Sunday, October 10, 2010

When You are Old I will be Long Gone

One of my favorite things about poetry are the multiple interpretations a well crafted piece can yield. “When You are Old” by W. B. Yeats is one of these well crafted pieces. My post on the poem being a Carpe Diem, or seize the dame, poem didn’t seem to be very popular, and indeed it may be way off base, but it is fun to support an alternative reading with textual evidence. For instance, this isn’t a poem of an old couple looking back, but of a young man trying to win a lady and saying he is the only one who will stick around and love her for who SHE is. But as of the time the poem is written, he doesn’t know who she is, which makes the claim seem silly. “Pilgrim soul,” as I observed in reading everyone’s posts, is open to a variety of interpretation. Does she wander from man to man? Is she religious? Is she chaste? It seems to be open to the reader’s view.
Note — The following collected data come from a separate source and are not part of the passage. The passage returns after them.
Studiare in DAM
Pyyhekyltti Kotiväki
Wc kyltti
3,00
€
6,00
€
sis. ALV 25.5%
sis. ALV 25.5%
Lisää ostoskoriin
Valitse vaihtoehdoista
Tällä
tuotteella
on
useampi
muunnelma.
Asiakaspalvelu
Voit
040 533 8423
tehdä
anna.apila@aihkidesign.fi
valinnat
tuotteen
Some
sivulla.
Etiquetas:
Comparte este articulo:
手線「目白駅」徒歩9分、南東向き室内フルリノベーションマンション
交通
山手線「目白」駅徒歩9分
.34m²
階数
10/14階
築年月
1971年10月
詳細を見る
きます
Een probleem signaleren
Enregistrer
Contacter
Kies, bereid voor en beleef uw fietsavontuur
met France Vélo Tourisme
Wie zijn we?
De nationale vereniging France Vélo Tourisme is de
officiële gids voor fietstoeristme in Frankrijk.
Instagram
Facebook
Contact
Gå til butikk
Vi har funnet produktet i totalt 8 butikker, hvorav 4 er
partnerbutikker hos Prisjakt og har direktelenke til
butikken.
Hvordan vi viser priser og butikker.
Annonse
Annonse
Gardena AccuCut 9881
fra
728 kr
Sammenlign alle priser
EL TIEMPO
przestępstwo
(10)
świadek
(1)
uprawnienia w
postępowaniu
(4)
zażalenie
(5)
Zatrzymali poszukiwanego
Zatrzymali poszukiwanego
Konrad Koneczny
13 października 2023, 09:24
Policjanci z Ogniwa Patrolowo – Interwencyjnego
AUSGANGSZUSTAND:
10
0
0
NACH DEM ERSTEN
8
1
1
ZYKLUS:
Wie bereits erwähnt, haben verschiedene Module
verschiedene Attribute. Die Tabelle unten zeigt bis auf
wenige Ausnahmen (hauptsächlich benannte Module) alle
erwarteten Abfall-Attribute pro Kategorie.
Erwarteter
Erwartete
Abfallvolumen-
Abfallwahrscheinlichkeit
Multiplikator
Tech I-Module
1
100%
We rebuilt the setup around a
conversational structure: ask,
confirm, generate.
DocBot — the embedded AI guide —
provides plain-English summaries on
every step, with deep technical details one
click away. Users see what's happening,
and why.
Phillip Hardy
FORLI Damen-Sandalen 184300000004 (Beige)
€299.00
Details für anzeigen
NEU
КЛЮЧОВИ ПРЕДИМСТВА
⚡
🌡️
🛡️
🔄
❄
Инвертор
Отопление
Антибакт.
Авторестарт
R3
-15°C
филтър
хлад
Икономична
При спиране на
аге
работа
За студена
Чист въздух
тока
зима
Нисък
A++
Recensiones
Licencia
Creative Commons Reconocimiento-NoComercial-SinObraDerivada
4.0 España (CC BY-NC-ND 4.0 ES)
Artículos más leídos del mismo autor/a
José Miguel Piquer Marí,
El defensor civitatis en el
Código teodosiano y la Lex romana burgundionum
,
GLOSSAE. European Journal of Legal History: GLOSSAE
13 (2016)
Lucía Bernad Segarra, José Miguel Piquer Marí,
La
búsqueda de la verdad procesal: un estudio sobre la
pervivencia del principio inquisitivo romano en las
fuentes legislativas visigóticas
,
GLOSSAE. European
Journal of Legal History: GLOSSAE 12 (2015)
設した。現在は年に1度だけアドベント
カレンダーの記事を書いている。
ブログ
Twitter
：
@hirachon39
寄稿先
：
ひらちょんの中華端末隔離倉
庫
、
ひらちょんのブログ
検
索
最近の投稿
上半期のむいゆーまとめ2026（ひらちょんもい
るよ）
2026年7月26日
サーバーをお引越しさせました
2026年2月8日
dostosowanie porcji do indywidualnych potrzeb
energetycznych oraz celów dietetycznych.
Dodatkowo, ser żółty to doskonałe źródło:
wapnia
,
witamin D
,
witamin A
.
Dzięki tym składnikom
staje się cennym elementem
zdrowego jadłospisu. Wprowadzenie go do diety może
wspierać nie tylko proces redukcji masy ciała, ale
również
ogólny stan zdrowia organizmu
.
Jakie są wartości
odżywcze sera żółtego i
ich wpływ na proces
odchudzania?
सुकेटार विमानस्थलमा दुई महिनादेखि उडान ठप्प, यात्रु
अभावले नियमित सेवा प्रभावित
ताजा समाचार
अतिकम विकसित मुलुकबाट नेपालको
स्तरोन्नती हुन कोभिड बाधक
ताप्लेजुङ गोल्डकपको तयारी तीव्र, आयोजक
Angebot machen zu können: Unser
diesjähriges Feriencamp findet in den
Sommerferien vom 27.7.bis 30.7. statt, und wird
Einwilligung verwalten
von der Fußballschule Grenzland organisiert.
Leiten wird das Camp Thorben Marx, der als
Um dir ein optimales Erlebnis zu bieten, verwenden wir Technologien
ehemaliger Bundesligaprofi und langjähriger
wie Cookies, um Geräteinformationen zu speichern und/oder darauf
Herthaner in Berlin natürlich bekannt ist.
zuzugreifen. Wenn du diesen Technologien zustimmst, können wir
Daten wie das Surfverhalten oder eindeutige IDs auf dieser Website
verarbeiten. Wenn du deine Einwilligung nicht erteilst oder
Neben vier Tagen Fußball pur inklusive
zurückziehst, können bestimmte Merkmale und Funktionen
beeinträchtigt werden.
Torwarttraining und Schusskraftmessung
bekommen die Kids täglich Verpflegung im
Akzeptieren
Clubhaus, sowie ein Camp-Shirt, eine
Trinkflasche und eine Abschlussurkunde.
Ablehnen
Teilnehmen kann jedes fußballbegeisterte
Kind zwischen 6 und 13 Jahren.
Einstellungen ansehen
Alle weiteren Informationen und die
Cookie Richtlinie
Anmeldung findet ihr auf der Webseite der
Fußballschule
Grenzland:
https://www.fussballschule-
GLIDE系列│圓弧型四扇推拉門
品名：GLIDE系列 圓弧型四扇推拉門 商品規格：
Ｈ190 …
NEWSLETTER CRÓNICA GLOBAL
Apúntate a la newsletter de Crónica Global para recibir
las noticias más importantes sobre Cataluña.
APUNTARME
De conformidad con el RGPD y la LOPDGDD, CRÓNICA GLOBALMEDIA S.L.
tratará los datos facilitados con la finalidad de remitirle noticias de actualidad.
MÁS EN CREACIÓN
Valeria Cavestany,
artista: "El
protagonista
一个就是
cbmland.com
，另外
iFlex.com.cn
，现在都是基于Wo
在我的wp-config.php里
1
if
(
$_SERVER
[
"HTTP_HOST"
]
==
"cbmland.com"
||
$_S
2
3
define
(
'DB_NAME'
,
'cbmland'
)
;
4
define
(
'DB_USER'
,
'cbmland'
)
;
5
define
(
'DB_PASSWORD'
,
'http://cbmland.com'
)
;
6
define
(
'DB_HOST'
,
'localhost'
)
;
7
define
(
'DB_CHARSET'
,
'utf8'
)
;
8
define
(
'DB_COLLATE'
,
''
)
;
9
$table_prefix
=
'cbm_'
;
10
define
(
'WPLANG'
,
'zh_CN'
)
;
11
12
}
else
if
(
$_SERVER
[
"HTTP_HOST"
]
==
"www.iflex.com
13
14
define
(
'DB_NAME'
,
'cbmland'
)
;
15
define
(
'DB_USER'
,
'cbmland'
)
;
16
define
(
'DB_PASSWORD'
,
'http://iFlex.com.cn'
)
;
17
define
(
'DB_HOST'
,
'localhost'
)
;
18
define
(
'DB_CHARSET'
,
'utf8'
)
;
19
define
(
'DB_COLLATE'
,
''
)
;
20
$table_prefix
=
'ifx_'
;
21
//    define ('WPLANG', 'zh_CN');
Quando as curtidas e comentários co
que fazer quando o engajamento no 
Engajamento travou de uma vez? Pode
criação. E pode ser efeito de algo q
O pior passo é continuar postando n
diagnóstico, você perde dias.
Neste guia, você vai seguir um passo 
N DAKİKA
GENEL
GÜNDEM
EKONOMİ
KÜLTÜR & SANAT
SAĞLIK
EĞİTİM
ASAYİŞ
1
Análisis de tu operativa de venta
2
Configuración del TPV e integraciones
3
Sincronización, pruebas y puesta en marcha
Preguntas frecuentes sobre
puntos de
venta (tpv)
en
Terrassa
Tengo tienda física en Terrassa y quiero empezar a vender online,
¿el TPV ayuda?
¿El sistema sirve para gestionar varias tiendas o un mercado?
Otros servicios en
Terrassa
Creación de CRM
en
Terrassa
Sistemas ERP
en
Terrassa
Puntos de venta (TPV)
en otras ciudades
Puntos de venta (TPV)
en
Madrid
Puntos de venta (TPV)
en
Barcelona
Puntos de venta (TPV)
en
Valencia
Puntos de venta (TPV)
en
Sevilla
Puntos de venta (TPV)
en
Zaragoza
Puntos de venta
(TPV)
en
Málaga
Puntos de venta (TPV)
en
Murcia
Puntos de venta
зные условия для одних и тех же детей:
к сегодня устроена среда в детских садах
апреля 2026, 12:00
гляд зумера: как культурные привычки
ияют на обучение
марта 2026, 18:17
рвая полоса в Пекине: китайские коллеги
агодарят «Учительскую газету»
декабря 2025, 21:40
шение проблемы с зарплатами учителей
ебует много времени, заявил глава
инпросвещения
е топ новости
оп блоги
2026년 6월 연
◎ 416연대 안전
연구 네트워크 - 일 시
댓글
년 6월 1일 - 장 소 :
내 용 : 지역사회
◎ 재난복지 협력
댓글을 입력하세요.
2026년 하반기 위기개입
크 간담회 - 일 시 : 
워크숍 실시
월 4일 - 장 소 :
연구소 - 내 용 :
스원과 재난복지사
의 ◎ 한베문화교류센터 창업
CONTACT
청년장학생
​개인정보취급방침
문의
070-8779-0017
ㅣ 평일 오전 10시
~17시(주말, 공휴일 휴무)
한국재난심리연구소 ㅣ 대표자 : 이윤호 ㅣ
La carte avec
The poem also never speaks of marriage, which is normal in a carpe diem poem. The speaker isn’t looking for commitment, but for passion. And who equates love with bars, no matter how glowing they are? It sounds more like prison, but at the same time the language is romantic which allows the speaker to dazzle his dame while he tells her the truth, which would be that he will flee: “how love fled / And paced upon the mountains overhead / And hid his face amid a crowd of stars,” (10-12). Whose love fled? Not hers, because he is the one hiding his face amidst all her other admirers.

Again, I may be way off base on this poem, but I think it will make for a fun, arguable explication. I have found the piece for my final paper. If I can pull it off, I will post it for my week 8 blog.